Komentar senada datang dari Ketua Mahkamah Konstitusi (MK) Mahfud MD. Dia mengatakan, secara hukum vonis tersebut sudah sah. Hanya, hukuman tersebut belum memenuhi rasa keadilan. Mahfud menegaskan bahwa keadilan dan hukum tidak selalu sama.
Bukti bahwa vonis untuk Angie tidak memenuhi rasa keadilan terlihat dari banyaknya suara kekecewaan yang muncul. \"Saya membaca pernyataan-pernyataan masyarakat ini, ternyata (vonis, red) keluar dari rasa keadilan ya,\" ucapnya. Meski begitu, Mahfud tetap menghormati vonis tersebut.
PETUGAS RUTAN GELEDAH SEL ANGIE
Sementara itu, petugas Rumah Tahanan (Rutan) Pondok Bambu menggeledah sel terpidana kasus suap terkait penganggaran di Kemenpora dan Kemendikbud Angelina Patricia Pingkan Sondakh alias Angie. Pemicunya adalah tweet yang terkirim sehari setelah vonis dari akun milik mantan Wasekjen Partai Demokrat tersebut. \"Kamarnya digeledah karena ada kabar dia (Angie, red) main Twitter,\" kata kuasa hukum Angie, Teuku Nasrullah, kemarin.
Menurut Nasrullah, Angie sempat protes kepada petugas rutan karena selnya diacak-acak. Angie memastikan dirinya tidak menggunakan ponsel saat di tahanan. Menurut Nasrullah, petugas memang hanya menjalankan prosedur standar operasi.
Sehari setelah Angie dijatuhi vonis atau pada 11 Januari lalu, ada kicauan dari akun @SondakhAngelina dengan bunyi: \"Ini semua hanya permainan politik dan yang berperan penting semua adalah pejabat tinggi partai, Saya tetap sabar dan terus bedoa\". Sebelum twit tersebut, twit terakhir @SondakhAngelina adalah pada 8 April 2012. Menurut Nasrullah, twit tersebut bukan ditulis oleh Angelina. Menurut dia, Twitter Angie telah dibajak. Twit pada 11 Januari itu kini sudah dihapus.
Majelis hakim Pengadilan Tipikor Jakarta memvonis Angie dengan hukuman 4 tahun 6 bulan penjara dan denda Rp250 juta subsider enam bulan kurungan. Vonis tersebut lebih ringan daripada tuntutan jaksa, yakni 12 tahun penjara dan denda Rp500 juta subsider enam bulan kurungan. Jaksa KPK akan mengajukan banding atas vonis tersebut.
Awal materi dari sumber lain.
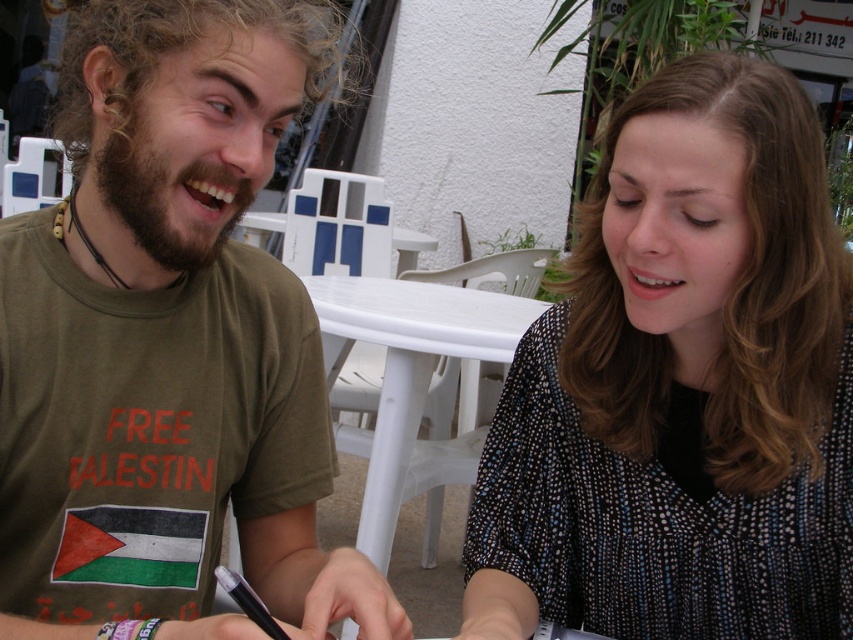 Does green matte t-shirt at center have a lesser height compared to white plastic table at center?

Yes, green matte t-shirt at center is shorter than white plastic table at center.

Which is behind, point (91, 68) or point (357, 280)?

The point (357, 280) is behind.

The width and height of the screenshot is (853, 640). I want to click on green matte t-shirt at center, so click(x=167, y=346).

Can you confirm if green matte t-shirt at center is positioned to the right of black dotted blouse at center?

In fact, green matte t-shirt at center is to the left of black dotted blouse at center.

This screenshot has width=853, height=640. I want to click on green matte t-shirt at center, so click(x=167, y=346).

Where is `green matte t-shirt at center`? green matte t-shirt at center is located at coordinates (167, 346).

The height and width of the screenshot is (640, 853). Identify the location of green matte t-shirt at center. (167, 346).

Which is in front, point (434, 300) or point (219, 584)?

Positioned in front is point (219, 584).

Which is behind, point (370, 314) or point (247, 609)?

The point (370, 314) is behind.

At what (x,y) coordinates should I click in order to perform the action: click on white plastic table at center. Please return your answer as a coordinate pair (x, y). The height and width of the screenshot is (640, 853). Looking at the image, I should click on click(409, 374).

Locate an element on the screen. The width and height of the screenshot is (853, 640). white plastic table at center is located at coordinates (409, 374).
Hakim menganggap Angie tidak memenuhi unsur dakwaan dalam pasal 12a UU Tipikor tentang penerimaan suap aktif oleh penyelenggara negara. Angie hanya divonis berdasar dakwaan alternatif ketiga, yakni pasal 11 yang mengatur penerimaan suap pasif oleh penyelenggara negara dengan ancaman hukuman maksimal lima tahun.
Hakim juga menganggap penerapan pasal 18 UU Tipikor yang menjadi dasar perampasan aset hasil korupsi tidak tepat diterapkan kepada Angie. Menurut hakim, penerimaan suap oleh Angie berasal dari Grup Permai yang bukan termasuk harta negara. Hakim juga berpandangan, tidak ada bukti yang menunjukkan apakah semua uang suap dinikmati sendiri oleh Angie.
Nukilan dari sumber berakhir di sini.